▸ PROBLEM
With the line containing "Forget taxis, I’d" as the starting point, output every line of the data below through its final line, character for character.

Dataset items

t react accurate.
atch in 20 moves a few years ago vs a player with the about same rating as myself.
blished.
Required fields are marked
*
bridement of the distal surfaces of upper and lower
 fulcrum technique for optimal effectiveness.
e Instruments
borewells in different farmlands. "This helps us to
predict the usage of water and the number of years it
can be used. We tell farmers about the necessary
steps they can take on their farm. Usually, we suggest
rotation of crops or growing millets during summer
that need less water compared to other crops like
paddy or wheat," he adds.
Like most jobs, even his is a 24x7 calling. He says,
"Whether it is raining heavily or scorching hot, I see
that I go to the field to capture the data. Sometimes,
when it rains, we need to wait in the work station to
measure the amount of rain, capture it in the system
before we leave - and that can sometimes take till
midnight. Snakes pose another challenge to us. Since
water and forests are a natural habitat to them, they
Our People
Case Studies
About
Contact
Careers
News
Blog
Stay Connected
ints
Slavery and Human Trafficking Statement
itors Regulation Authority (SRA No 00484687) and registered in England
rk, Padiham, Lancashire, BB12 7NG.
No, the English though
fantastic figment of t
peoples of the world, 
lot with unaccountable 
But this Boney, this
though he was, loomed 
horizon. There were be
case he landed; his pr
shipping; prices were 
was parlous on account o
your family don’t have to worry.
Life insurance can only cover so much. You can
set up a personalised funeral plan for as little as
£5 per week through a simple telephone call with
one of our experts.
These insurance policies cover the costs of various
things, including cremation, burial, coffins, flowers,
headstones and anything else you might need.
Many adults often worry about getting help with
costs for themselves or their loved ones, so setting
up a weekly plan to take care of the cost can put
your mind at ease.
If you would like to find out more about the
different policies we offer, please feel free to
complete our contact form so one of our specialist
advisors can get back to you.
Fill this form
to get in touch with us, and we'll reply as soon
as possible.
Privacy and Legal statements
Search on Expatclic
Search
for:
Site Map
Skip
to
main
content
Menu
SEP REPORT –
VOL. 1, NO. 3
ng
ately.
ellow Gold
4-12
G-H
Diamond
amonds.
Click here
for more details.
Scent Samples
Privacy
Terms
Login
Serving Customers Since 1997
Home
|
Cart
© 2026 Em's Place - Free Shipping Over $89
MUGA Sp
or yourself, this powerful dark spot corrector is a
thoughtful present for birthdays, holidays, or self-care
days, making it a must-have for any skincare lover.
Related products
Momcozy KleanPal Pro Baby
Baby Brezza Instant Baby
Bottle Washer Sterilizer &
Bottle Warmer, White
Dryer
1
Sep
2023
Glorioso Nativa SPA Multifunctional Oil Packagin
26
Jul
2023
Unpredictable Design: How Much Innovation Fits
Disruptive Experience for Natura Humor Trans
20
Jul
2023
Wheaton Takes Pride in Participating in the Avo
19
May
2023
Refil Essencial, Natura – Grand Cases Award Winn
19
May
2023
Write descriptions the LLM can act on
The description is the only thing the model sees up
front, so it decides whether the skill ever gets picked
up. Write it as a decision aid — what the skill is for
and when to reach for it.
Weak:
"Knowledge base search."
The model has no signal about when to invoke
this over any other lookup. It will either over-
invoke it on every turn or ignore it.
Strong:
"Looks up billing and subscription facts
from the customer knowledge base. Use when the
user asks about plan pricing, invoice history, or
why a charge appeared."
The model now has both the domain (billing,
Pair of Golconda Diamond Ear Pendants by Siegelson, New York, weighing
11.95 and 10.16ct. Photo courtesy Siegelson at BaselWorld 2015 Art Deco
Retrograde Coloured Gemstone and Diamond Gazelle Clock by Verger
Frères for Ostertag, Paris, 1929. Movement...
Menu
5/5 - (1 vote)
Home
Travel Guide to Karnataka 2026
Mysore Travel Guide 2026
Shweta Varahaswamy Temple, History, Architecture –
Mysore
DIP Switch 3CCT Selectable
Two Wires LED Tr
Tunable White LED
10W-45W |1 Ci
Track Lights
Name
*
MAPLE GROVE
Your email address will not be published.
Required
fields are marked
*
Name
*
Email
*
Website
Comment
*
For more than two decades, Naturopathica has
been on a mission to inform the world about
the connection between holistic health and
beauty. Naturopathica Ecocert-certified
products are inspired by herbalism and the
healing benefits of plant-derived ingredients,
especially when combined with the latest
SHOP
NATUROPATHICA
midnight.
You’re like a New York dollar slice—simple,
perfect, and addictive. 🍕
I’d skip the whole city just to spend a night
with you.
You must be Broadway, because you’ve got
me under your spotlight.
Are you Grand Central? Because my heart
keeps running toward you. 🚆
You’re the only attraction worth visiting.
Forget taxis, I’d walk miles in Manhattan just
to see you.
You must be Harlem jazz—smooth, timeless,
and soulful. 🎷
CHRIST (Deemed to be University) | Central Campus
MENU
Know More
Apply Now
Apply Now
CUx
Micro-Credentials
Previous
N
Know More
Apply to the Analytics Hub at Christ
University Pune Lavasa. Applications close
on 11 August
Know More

▸ SOLUTION TO THE EXERCISE
Forget taxis, I’d walk miles in Manhattan just
to see you.
You must be Harlem jazz—smooth, timeless,
and soulful. 🎷
CHRIST (Deemed to be University) | Central Campus
MENU
Know More
Apply Now
Apply Now
CUx
Micro-Credentials
Previous
N
Know More
Apply to the Analytics Hub at Christ
University Pune Lavasa. Applications close
on 11 August
Know More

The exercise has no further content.